SALT LAKE CITY — A former West High School student was sentenced Thursday for causing a crash that killed two of his fellow students and severely injured a pregnant woman and her unborn child on February 16.
Abraham Miranda was sentenced to one year in jail, with credit for time served, 250 hours of community service, five years of probation and to pay restitution.
Police said Miranda, 18 at the time, was street racing another vehicle on 300 West in Salt Lake City when he crashed head-on into another car going 95 miles an hour. The speed limit on that street is 40 MPH. Miranda's passengers, Vidal Pacheco and Dylan Hernandez, both died.
According to the probable cause statement, Miranda told an investigating officer he was "going fast at speeds above 60 mph because he was in a hurry to get to the arcade."
"We'll carry this the rest of our lives," said Hernandez's grandfather David Bosen after court on Thursday.
The families of Hernandez and Pacheco gave emotional statements to Judge Keith Kelly during the sentencing hearing. They talked of how the two teens, who were seniors at West High, will never live out their goals and dreams. Family members talked of the pain and suffering they've endured as they grieve.
"It's all about Dylan and Vidal," said Hernandez's mother Ginger Bosen. "If you knew them, and what kind of guys they were."
She said Dylan, her only child, was "kind, loving, intelligent, socially conscious. My best friend." She asked Judge Kelly to impose a prison term of at least one year on Miranda.
The family of the woman injured in the car Miranda crashed into also spoke.
Amy Wilson talked about the 16 broken bones, collapsed lung, lacerated organs and traumatic brain injury she suffered in the crash. She was eight months pregnant at the time. Doctors delivered her daughter Grace by emergency C-section. Grace, Wilson said, was diagnosed with permanent brain damage. They won't know the extent of Grace's injuries until she's 7 years old.
Her message to Judge Kelly, and to Miranda, was different than the families of the victims. She sided with the recommended sentence of one year in jail agreed upon by the prosecution and defense.
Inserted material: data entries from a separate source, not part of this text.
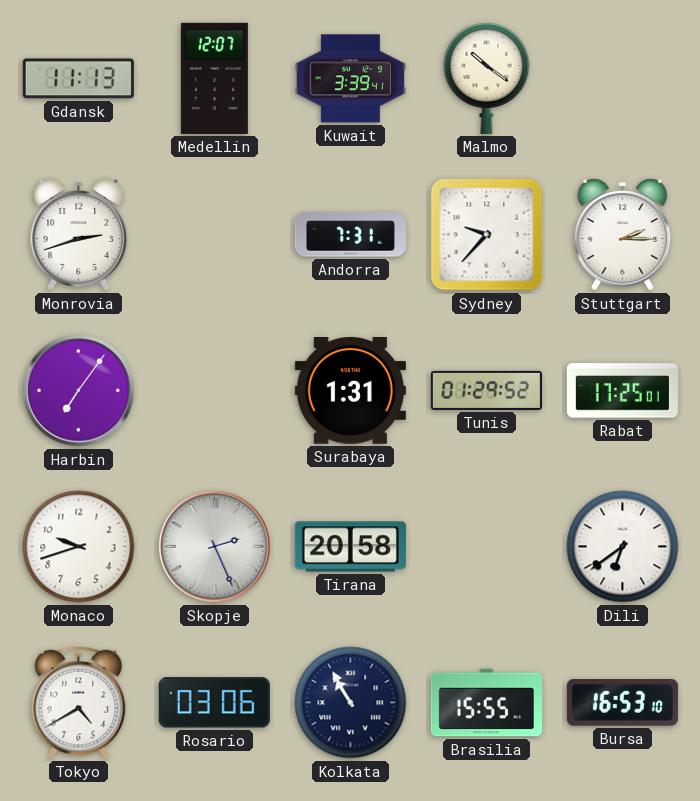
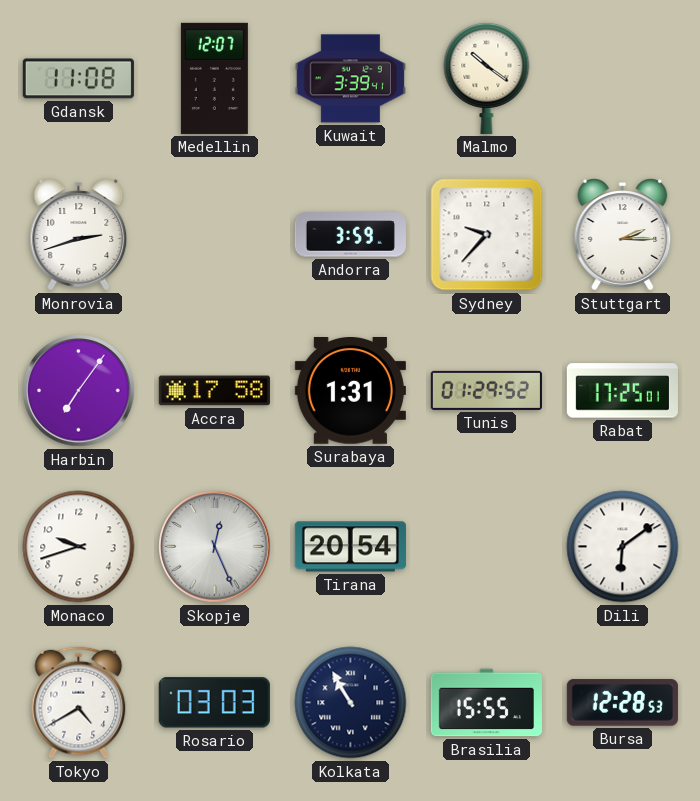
Gdansk: 11:13 -> 11:08
Andorra: 7:31 -> 3:59
Accra: none -> 17:58
Skopje: 2:26 -> 12:26
Tirana: 20:58 -> 20:54
Dili: 6:39 -> 6:09
Rosario: 03:06 -> 03:03
Bursa: 16:53 -> 12:28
"It was also very beautiful and satisfying to be able to let Abraham know that we’ve forgiven him and we’re moving forward, and we hope that he can as well," Wilson said, after the hearing.
Miranda addressed the court, apologizing for his "irrevocable actions."
"I'm sorry. I wish I could take everything back," he said, crying as he spoke. "I wish I could switch with them, every day I think of it."
The teen said he wants to finish college and help spread awareness about reckless driving to other youth. Miranda said he wants to be a positive influence in the community.
"All I could ask now, your honor, is an opportunity for redemption, a second chance," he said.
Judge Kelly said after going over input from families of all involved, and looking at the recommendation by Adult Probation and Parole, he decided to go with the sentence that both the prosecution and defense said they felt was appropriate for Miranda.
After the hearing, Hernandez's family said they felt justice wasn't served.
"We feel betrayed by the sentence," David Bosen said.
He said there's many other crimes that don't involve death, where the people at fault have received longer sentences than what Miranda got.
"He receives a light sentence for two deaths and destruction of two other people," he said.
"The punishment should have been more severe for what happened," Ginger Bosen said.
But for the Wilsons, they said they believe Miranda is a really good person who made a stupid choice.
"This was just one of those… a teenage decision that was obviously very, very bad, but he's a human and has a chance and deserves a chance to make this right," Wilson said.
Miranda's attorney Greg Skordas argued that sending someone like Miranda to prison only makes the situation worse. He said Miranda has a clean record, and that nearly 100 people in including West High students and teachers wrote letters attesting to his character.
"We'll see how he does down the road and in the future," Skordas said, "And what he can do to make his life better, and to make this whole thing right."